According to Columbia County Deputy Administrator Glenn Kennedy, Green Programs Manager Jenny Hinson is pretty good at what she does. The proof, he says, can be found on the bottom line.
“She’s increased revenues this year from $11,000 to now a confirmed $37,000 for this year,” he says. “That’s a sizable increase.”
With the addition of a new recycling fee structure, they hope to increase revenues even more, though Hinson emphasizes the main goal is to make sure as much recyclable material is diverted from the landfill as possible.
Columbia County has two permanent recycling locations. One, on William Few Parkway near the State Patrol office and the Health Department, has been open for approximately five years, while the other, located near Riverside Elementary School off of Hardy McManus Road, opened in January 2013.
Though the county has shown a commitment to recycling, it wasn’t until recently that it made a profit.
“In the beginning, we were paying someone to take it,” Hinson says. “We just had hard containers that we were collecting the material in, and it was a break-even point for both of us. Using the company’s containers, they were not charging us to pick up material or charging us a hauling fee. Nobody was paying any money, but no money was coming in.”
“Now, with the bailers, we can sell the commodities to different brokers,” she says.
The Riverside facility was built with the bailers installed, but the William Few facility was retrofitted to handle the machines a few months before.
“Currently, we’re selling our cardboard, our #1 and #2 plastic and our aluminum, and we’re actually at a point now where we can sell our loose paper and scrap metal as well,” she says. “So we’re able to sell the products that before we were not able to sell because of the way we were having to collect them.”
Another milestone for the program was when they were able to start accepting glass, which also occurred in January 2013.
Along with a new fee schedule, the county is also opening up the recycling centers for the collection of so-called “white goods.” Once the new schedule goes into effect, people will be able to drop off washing machines, dryers, water heaters, stoves and microwaves for $5 a piece.
Hinson admits there are other ways to dispose of these items, but says she hopes people will put some thought into how they’re getting rid of them.
“You can take them to the transfer station (on Columbia Road), but you’re going to pay a higher fee,” she says. “Or you can take them to the landfill (Richmond County) where you’re still going to pay a little bit of a higher fee. We wanted to make our fee competitive and start drawing people to recycle rather than throwing them away.”

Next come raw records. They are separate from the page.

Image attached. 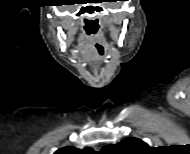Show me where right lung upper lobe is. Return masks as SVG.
Listing matches in <instances>:
<instances>
[{
    "instance_id": "1",
    "label": "right lung upper lobe",
    "mask_w": 190,
    "mask_h": 154,
    "mask_svg": "<svg viewBox=\"0 0 190 154\" xmlns=\"http://www.w3.org/2000/svg\"><path fill=\"white\" fill-rule=\"evenodd\" d=\"M93 149L91 148H84L83 150L74 148V147H64L57 150L54 154H79V153H89L92 152Z\"/></svg>"
}]
</instances>
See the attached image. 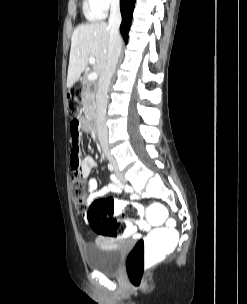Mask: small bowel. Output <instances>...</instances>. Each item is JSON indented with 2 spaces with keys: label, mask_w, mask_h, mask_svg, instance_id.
Segmentation results:
<instances>
[{
  "label": "small bowel",
  "mask_w": 247,
  "mask_h": 304,
  "mask_svg": "<svg viewBox=\"0 0 247 304\" xmlns=\"http://www.w3.org/2000/svg\"><path fill=\"white\" fill-rule=\"evenodd\" d=\"M72 119H79L80 113L79 112H72L71 113ZM68 125L70 127V143L69 151L71 153V156H69V163L71 165V169L74 173H77L80 177L83 179H87L89 175L91 174L92 170L97 166V161L91 157L88 156L86 158H83V152L82 149H79L78 146H80L82 131L81 129H86L87 124L84 120H69ZM122 190H125L131 195L132 199H137L138 196L136 193L132 191L129 187H124V185L120 182H118L116 179L111 178V183L108 186H105L101 189H98V183L97 180L94 178H90L87 182V191L89 192L87 201L91 202L95 199L101 198L108 193H119ZM149 229V225H145L144 220H138L133 226L130 224V234H134L137 230L146 231ZM132 231V232H131ZM129 235H125L124 237H127Z\"/></svg>",
  "instance_id": "c3829d8e"
}]
</instances>
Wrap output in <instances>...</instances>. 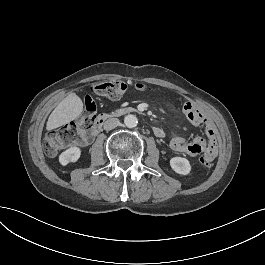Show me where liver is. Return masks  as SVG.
<instances>
[{
  "mask_svg": "<svg viewBox=\"0 0 265 265\" xmlns=\"http://www.w3.org/2000/svg\"><path fill=\"white\" fill-rule=\"evenodd\" d=\"M83 108L82 99L76 93L69 94L49 115L46 122V130L52 131L77 119L83 112Z\"/></svg>",
  "mask_w": 265,
  "mask_h": 265,
  "instance_id": "obj_1",
  "label": "liver"
}]
</instances>
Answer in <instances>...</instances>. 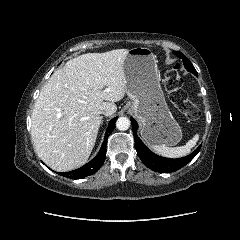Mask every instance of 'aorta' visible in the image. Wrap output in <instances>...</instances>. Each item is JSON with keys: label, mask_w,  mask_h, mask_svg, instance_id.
Instances as JSON below:
<instances>
[{"label": "aorta", "mask_w": 240, "mask_h": 240, "mask_svg": "<svg viewBox=\"0 0 240 240\" xmlns=\"http://www.w3.org/2000/svg\"><path fill=\"white\" fill-rule=\"evenodd\" d=\"M116 127L120 131H125L130 127V120L127 117H119L116 122Z\"/></svg>", "instance_id": "obj_1"}]
</instances>
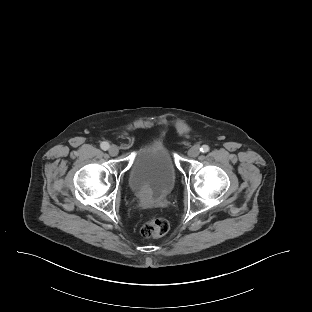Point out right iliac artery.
<instances>
[{"label":"right iliac artery","instance_id":"1","mask_svg":"<svg viewBox=\"0 0 312 312\" xmlns=\"http://www.w3.org/2000/svg\"><path fill=\"white\" fill-rule=\"evenodd\" d=\"M101 149L107 150L109 148V143L108 142H102L100 144Z\"/></svg>","mask_w":312,"mask_h":312}]
</instances>
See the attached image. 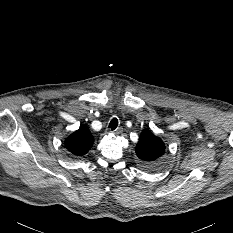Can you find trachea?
<instances>
[{
  "instance_id": "obj_1",
  "label": "trachea",
  "mask_w": 233,
  "mask_h": 233,
  "mask_svg": "<svg viewBox=\"0 0 233 233\" xmlns=\"http://www.w3.org/2000/svg\"><path fill=\"white\" fill-rule=\"evenodd\" d=\"M118 126V120L117 118H113L111 121H110V124H109V128H111V130H115Z\"/></svg>"
}]
</instances>
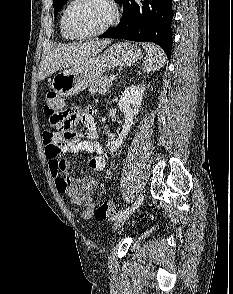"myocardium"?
Returning <instances> with one entry per match:
<instances>
[{
	"instance_id": "1",
	"label": "myocardium",
	"mask_w": 233,
	"mask_h": 294,
	"mask_svg": "<svg viewBox=\"0 0 233 294\" xmlns=\"http://www.w3.org/2000/svg\"><path fill=\"white\" fill-rule=\"evenodd\" d=\"M79 1L80 0H71L70 3L65 8L63 15H62V27H63L64 31L66 32V34L68 36H70L71 38L83 40V39H89V38H94V37L100 36V35L104 34L105 32H107L109 29H111L118 22L119 9H118L117 4L114 2V0H101V2H103L110 10V17H109L108 21L100 29L93 31L91 33H87V34L73 33L67 25V16H68L70 9Z\"/></svg>"
}]
</instances>
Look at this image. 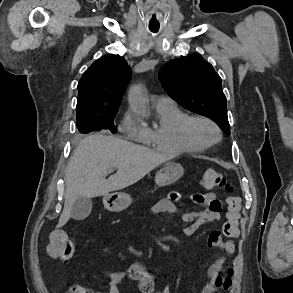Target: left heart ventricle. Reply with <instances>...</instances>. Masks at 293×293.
Masks as SVG:
<instances>
[{"instance_id": "1", "label": "left heart ventricle", "mask_w": 293, "mask_h": 293, "mask_svg": "<svg viewBox=\"0 0 293 293\" xmlns=\"http://www.w3.org/2000/svg\"><path fill=\"white\" fill-rule=\"evenodd\" d=\"M193 134L200 141H209L216 137L214 130L206 123L197 122L193 126Z\"/></svg>"}]
</instances>
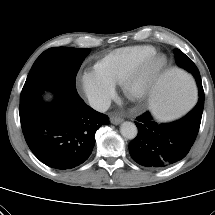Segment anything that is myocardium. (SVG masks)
Returning <instances> with one entry per match:
<instances>
[{
    "instance_id": "f54148a6",
    "label": "myocardium",
    "mask_w": 215,
    "mask_h": 215,
    "mask_svg": "<svg viewBox=\"0 0 215 215\" xmlns=\"http://www.w3.org/2000/svg\"><path fill=\"white\" fill-rule=\"evenodd\" d=\"M167 67L163 55L153 54L135 65L120 83L123 94L133 102L146 99Z\"/></svg>"
}]
</instances>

The biggest change will be in how televisions are collected. Previously, the county charged $10 a set to accept them, but because of changes in industry standards, that will soon change to 30 cents a pound, which will increase the cost of recycling for most sets, given the weight of some of the televisions that are out there.
“We see some large ones,” she says. “I don’t know how in the world they got those in their houses or how those houses were still standing afterward.”
The make up of the televisions makes recycling expensive.
“There’s just not enough material in a TV to offset the cost of disposal,” Hinson says. “So the venders are having to switch their fee schedules from a set fee to a per-pound charge.”
She says they’ve decided keep the cost at 30 cents a pound rather than to try to make any additional revenue, though she says she has heard that Best Buy will take television sets for free up to a certain size.
“So if somebody doesn’t want to pay the 30 cents per pound, we have no problem with that as long as they’re still doing something responsible with it.”
The changes will go effect immediately after commission approval, which is expected to be in early July.